What you are asked to do -
All that should be output is the block of lines below from the line with "вiдсутнiсть поставок" to the line with "dossier.budget_dotation", both included, exactly as written.
-- Given entries follows --
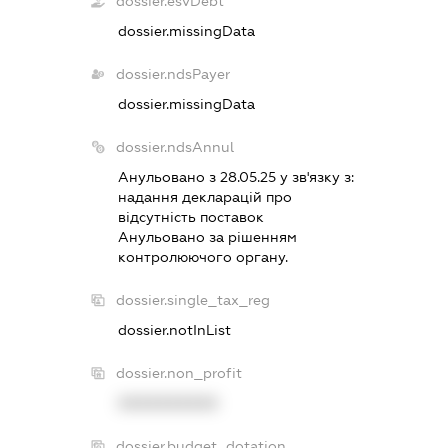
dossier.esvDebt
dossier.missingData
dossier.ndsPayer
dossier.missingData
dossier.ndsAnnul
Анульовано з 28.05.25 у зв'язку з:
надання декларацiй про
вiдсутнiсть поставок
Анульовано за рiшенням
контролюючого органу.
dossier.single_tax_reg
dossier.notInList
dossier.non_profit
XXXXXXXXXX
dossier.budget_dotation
-- Given entries concluded --
-- Given entries follows --
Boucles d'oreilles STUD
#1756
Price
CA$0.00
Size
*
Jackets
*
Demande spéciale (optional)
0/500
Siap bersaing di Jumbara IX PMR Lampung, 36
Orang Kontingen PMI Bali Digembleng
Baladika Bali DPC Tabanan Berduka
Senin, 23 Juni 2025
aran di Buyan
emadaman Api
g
-- Given entries concluded --
Answer box -
вiдсутнiсть поставок
Анульовано за рiшенням
контролюючого органу.
dossier.single_tax_reg
dossier.notInList
dossier.non_profit
XXXXXXXXXX
dossier.budget_dotation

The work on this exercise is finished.